I think so. But I’d want to sit down and prove something more rigorously before abandoning the strategy, because there may be times we can get value for free in situations more complicated than this toy example.
I was rereading this and was struck by how much work the following does:
If this doesn’t hold, and if the AGI has to guess (with probability p << 1) what criteria we were going to condition on, then the update in favor of AGI is p:x, which could easily be less than 1.
Moreover I think there are ways we can arrange for this to be the case, and I think it’s basically what you suggest in open question (2).

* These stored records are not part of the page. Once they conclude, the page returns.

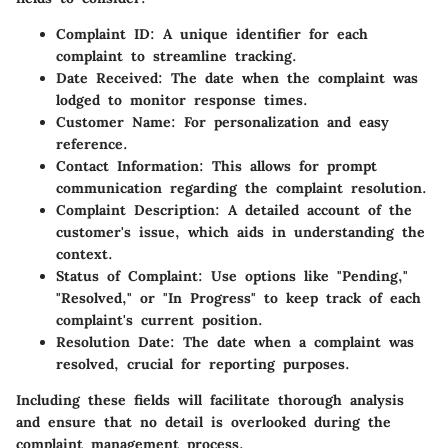
Complaint ID:
A unique identifier for each
complaint to streamline tracking.
Date Received:
The date when the complaint was
lodged to monitor response times.
Customer Name:
For personalization and easy
reference.
Contact Information:
This allows for prompt
communication regarding the complaint resolution.
Complaint Description:
A detailed account of the
customer's issue, which aids in understanding the
context.
Status of Complaint:
Use options like "Pending,"
"Resolved," or "In Progress" to keep track of each
complaint's current position.
Resolution Date:
The date when a complaint was
resolved, crucial for reporting purposes.
Including these fields will facilitate thorough analysis
and ensure that no detail is overlooked during the
complaint management process.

For instance, in deciding what to condition on, we could come up with 10 different strategies and select from these at random. Now p ⇐ 0.1 because the AGI can’t do any better than determining those strategies and picking one at random. As long as all of these strategies do indeed work, so we don’t mind which we get this seems like a big win. And it’s not inconceivable that we could have many different strategies that all perform similarly. For instance, it might be that any of 1000 different weather patterns suffices to push the simulated-world’s politics in a useful direction, and we can pick from those at random to push down the predictability of our conditionals.
Ok this is going to be messy but let me try to convey my hunch for why randomization doesn’t seem very useful.
- Say I have an intervention that’s helpful, and has a baseline 1⁄4 probability. If I condition on this statement, I get 1 “unit of helpfulness”, and a 4x update towards manipulative AGI.
- Now let’s say I have four interventions like the one above, and I pick one at random. p(O | manipulative) = 1⁄4, which is the same as baseline, so I get one unit of helpfulness and no update towards manipulative AGI!
- BUT, the four interventions have to be mutually exclusive. Which means that if I’d done no simulation at all, I would’ve gotten my one unit of helpfulness anyway, since the four interventions cover all possible outcomes.
- Ok, well, what if my four interventions 1⁄8 baseline probability each, so only 50% total. Then I pick one at random, p(O | natural) = 1⁄8, p(O | manipulative) = 1⁄4, so I get a 2x update towards manipulative AGI. This is the same as if I’d just conditioned on the statement “one of my four interventions happens”, and let the randomization happen inside the simulation instead of outside. The total probability of that is 50%, so I get my one unit of helpfulness, at the cost of a 2x update.
Maybe the core thing here is a consequence of framing our conditions as giving us bits of search to get lottery outcomes that we like. Rolling the dice to determine what to condition on isn’t doing anything different from just using a weaker search condition—it gives up bits of search, and so it has to pay less.
Got it, that’s very clear. Thanks!
So this point reduces to “we want our X:1 update to be as mild as possible, so use the least-specific condition that accomplishes the goal”.
I think so. But I’d want to sit down and prove something more rigorously before abandoning the strategy, because there may be times we can get value for free in situations more complicated than this toy example.